## Exercise directions
The line containing "empresas. Desde 2004" marks the start; please restate exactly that line and only the lines following it through the end of the material below.

## Source material
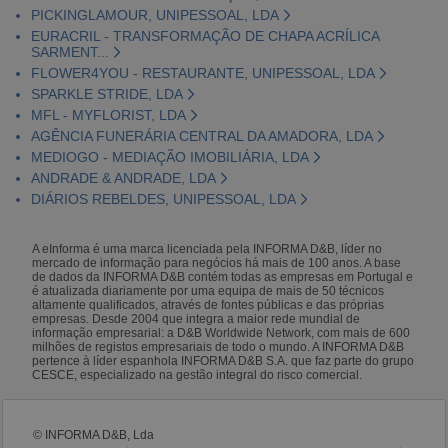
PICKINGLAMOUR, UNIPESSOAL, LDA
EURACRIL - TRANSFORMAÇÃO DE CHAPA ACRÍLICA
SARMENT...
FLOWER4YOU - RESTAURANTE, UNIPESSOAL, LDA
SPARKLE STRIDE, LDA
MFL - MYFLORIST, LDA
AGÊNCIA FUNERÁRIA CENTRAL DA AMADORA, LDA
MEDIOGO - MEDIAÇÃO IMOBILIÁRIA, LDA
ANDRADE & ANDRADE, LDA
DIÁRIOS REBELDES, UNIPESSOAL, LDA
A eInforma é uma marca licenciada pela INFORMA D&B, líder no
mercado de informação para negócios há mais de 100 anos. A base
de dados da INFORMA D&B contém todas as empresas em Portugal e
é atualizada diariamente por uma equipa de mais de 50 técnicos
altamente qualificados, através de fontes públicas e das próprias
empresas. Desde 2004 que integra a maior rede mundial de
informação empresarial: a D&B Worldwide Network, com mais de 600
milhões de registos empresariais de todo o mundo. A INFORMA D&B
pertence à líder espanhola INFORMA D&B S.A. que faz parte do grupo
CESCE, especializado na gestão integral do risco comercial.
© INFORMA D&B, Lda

## Task output
empresas. Desde 2004 que integra a maior rede mundial de
informação empresarial: a D&B Worldwide Network, com mais de 600
milhões de registos empresariais de todo o mundo. A INFORMA D&B
pertence à líder espanhola INFORMA D&B S.A. que faz parte do grupo
CESCE, especializado na gestão integral do risco comercial.
© INFORMA D&B, Lda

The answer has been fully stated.